═══ Provided entries ═══

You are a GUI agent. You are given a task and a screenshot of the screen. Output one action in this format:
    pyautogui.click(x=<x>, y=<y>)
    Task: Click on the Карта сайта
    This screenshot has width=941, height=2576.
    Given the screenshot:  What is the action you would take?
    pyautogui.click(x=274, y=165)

═══
═══ Provided entries ═══

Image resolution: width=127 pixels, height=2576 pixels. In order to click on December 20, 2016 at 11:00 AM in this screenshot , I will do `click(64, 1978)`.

═══

Work to complete
State how many lines in the data include the string "height". Nothing else belongs in the reply.

Result of the task
2